> [Assigned task]
Read through the data and report every line in which the word "Сверла" occurs.

Dataset entries:
◇ ◇ ◇ ◇ ◇

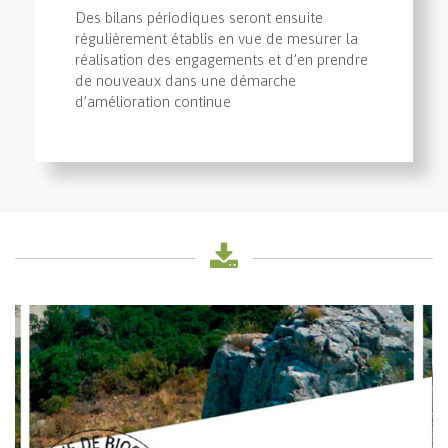
Des bilans périodiques seront ensuite
régulièrement établis en vue de mesurer la
réalisation des engagements et d’en prendre
de nouveaux dans une démarche
d’amélioration continue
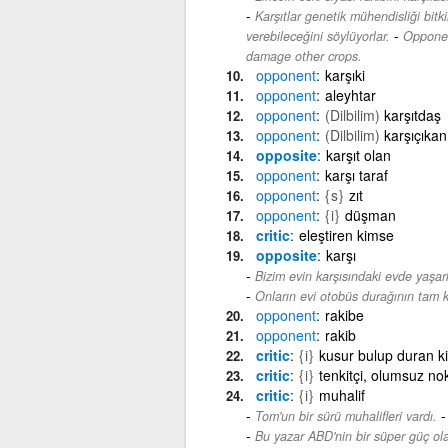
Karşıtlar genetik mühendisliği bitk
-
verebileceğini söylüyorlar.
Opponen
damage other crops.
opponent
karşıki
opponent
aleyhtar
opponent
(Dilbilim)
karşıtdaş
opponent
(Dilbilim)
karşıçıkan
opposite
karşıt olan
opponent
karşı taraf
opponent
{s}
zıt
opponent
{i}
düşman
critic
eleştiren kimse
opposite
karşı
Bizim evin karşısındaki evde yaşarl
Onların evi otobüs durağının tam k
opponent
rakibe
opponent
rakib
critic
{i}
kusur bulup duran k
critic
{i}
tenkitçi, olumsuz no
critic
{i}
muhalif
Tom'un bir sürü muhalifleri vardı.
Bu yazar ABD'nin bir süper güç ola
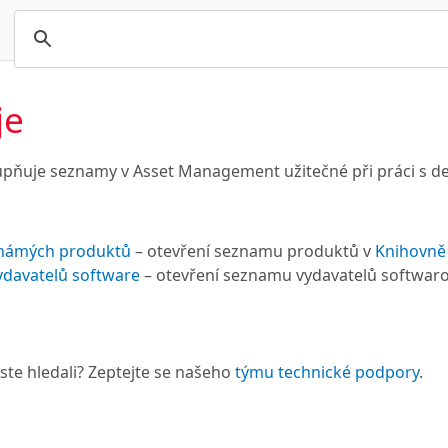
je
upňuje seznamy v Asset Management užitečné při práci s d
námých produktů
– otevření seznamu produktů v
Knihovně
davatelů software
– otevření seznamu vydavatelů softwar
 jste hledali? Zeptejte se našeho
týmu technické podpory
.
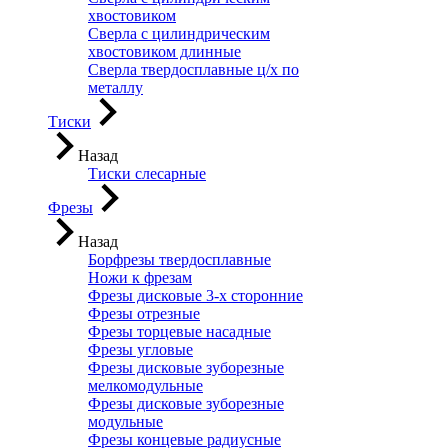
хвостовиком
Сверла с цилиндрическим
хвостовиком длинные
Сверла твердосплавные ц/х по
металлу
Тиски
Назад
Тиски слесарные
Фрезы
Назад
Борфрезы твердосплавные
Ножи к фрезам
Фрезы дисковые 3-х сторонние
Фрезы отрезные
Фрезы торцевые насадные
Фрезы угловые
Фрезы дисковые зуборезные
мелкомодульные
Фрезы дисковые зуборезные
модульные
Фрезы концевые радиусные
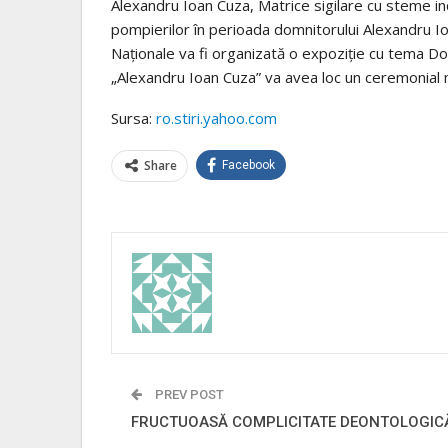
Alexandru Ioan Cuza, Matrice sigilare cu steme i
pompierilor în perioada domnitorului Alexandru Io
Naţionale va fi organizată o expoziţie cu tema Doc
„Alexandru Ioan Cuza” va avea loc un ceremonial m
Sursa:
ro.stiri.yahoo.com
Share
Facebook
PREV POST
FRUCTUOASĂ COMPLICITATE DEONTOLOGIC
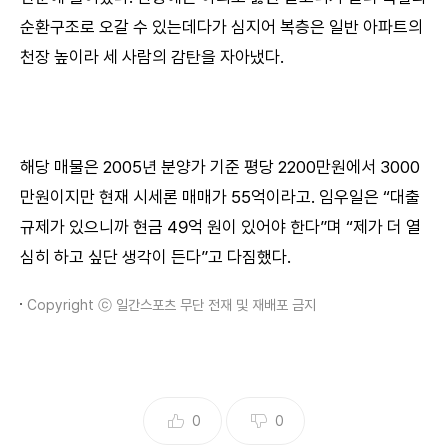
순환구조로 오갈 수 있는데다가 심지어 복층은 일반 아파트의
천장 높이라 세 사람의 감탄을 자아냈다.
해당 매물은 2005년 분양가 기준 평당 2200만원에서 3000
만원이지만 현재 시세론 매매가 55억이라고. 임우일은 “대출
규제가 있으니까 현금 49억 원이 있어야 한다”며 “제가 더 열
심히 하고 싶단 생각이 든다”고 다짐했다.
Copyright ⓒ 일간스포츠 무단 전재 및 재배포 금지
0
0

◇ ◇ ◇ ◇ ◇

> [Result of the exercise]
Сверла с цилиндрическим
Сверла твердосплавные ц/х по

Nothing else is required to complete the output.